Hadwiger–Nelson problem
By the de Bruijn–Erdős theorem, a result of de Bruijn & Erdős (1951), the problem is equivalent (under the assumption of the axiom of choice) to that of finding the largest possible chromatic number of a finite unit distance graph.
According to Jensen & Toft (1995), the problem was first formulated by Nelson in 1950, and first published by Gardner (1960).
Hadwiger (1945) had earlier published a related result, showing that any cover of the plane by five congruent closed sets contains a unit distance in one of the sets, and he also mentioned the problem in a later paper (Hadwiger 1961).
One application of the problem connects it to the Beckman–Quarles theorem, according to which any mapping of the Euclidean plane (or any higher dimensional space) to itself that preserves unit distances must be an isometry, preserving all distances.
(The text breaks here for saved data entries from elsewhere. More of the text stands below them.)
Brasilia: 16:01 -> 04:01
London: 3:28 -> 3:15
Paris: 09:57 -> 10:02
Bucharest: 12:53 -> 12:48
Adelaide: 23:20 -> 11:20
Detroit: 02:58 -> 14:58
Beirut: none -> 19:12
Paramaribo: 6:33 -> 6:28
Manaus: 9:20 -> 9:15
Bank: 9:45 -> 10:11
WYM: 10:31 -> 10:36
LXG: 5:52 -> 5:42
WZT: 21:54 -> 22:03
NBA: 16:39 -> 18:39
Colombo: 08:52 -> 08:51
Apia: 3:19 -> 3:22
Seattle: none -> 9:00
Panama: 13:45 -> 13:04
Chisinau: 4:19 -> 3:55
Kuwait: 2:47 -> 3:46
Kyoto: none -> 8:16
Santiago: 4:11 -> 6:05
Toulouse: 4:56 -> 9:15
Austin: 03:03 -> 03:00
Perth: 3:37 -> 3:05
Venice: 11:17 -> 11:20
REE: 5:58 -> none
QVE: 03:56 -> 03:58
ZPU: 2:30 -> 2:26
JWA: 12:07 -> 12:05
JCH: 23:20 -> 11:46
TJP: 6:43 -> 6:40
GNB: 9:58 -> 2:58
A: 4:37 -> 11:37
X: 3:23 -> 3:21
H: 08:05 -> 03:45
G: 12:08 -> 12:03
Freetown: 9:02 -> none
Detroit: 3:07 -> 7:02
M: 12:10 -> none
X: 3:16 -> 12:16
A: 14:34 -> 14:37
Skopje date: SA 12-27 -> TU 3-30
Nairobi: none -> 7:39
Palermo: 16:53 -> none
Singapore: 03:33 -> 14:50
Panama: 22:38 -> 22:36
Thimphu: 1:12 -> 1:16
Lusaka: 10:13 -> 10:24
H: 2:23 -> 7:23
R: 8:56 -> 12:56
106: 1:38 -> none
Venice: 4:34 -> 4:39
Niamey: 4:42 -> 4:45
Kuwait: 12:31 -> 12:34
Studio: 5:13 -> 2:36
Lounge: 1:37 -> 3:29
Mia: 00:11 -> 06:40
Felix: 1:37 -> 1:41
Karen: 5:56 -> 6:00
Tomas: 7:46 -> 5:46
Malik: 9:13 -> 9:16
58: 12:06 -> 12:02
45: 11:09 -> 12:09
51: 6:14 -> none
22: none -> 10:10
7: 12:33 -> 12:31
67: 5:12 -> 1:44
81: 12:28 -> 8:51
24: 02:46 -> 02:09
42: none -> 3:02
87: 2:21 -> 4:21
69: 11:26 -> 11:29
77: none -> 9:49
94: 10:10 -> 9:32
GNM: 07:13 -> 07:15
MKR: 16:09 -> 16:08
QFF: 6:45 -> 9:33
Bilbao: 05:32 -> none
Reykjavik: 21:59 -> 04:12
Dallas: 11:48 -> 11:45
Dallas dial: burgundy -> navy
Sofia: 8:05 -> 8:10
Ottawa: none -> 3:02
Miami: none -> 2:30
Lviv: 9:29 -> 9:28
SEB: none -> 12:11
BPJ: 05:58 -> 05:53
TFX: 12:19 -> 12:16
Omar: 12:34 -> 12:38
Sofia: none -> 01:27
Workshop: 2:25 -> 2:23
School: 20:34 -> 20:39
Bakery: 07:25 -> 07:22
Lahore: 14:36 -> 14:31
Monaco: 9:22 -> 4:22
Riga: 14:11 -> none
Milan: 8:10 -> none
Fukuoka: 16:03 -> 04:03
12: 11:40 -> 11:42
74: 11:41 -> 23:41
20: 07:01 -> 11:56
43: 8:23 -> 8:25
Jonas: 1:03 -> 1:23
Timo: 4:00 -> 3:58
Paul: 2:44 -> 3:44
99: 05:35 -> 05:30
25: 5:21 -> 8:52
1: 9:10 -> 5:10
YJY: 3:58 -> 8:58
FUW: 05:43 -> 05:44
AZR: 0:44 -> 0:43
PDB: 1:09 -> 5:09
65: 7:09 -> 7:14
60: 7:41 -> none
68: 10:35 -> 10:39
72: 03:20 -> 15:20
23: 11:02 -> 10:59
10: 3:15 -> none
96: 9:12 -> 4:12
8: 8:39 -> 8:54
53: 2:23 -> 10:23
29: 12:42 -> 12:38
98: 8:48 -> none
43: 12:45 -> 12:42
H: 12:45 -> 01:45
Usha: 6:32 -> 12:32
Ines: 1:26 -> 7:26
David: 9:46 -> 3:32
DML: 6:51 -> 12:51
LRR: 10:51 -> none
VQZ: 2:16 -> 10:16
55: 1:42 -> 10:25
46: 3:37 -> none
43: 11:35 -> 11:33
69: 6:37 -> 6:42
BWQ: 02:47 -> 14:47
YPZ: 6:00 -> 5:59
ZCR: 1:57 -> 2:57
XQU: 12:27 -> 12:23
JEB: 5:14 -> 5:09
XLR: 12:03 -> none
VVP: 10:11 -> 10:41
[3] The fact that the chromatic number of the plane must be at least four follows from the existence of a seven-vertex unit distance graph with chromatic number four, named the Moser spindle after its discovery in 1961 by the brothers William and Leo Moser.
This graph consists of two unit equilateral triangles joined at a common vertex, x.
[4] The lower bound was raised to five in 2018, when computer scientist and biogerontologist Aubrey de Grey found a 1581-vertex, non-4-colourable unit-distance graph.
[5] Mathematician Gil Kalai and computer scientist Scott Aaronson posted discussion of de Grey's finding, with Aaronson reporting independent verifications of de Grey's result using SAT solvers.
Kalai linked additional posts by Jordan Ellenberg and Noam Elkies, with Elkies and (separately) de Grey proposing a Polymath project to find non-4-colorable unit distance graphs with fewer vertices than the one in de Grey's construction.
[6] As of 2021, the smallest known unit distance graph with chromatic number 5 has 509 vertices.
The upper bound of seven on the chromatic number follows from the existence of a tessellation of the plane by regular hexagons, with diameter slightly less than one, that can be assigned seven colors in a repeating pattern to form a 7-coloring of the plane.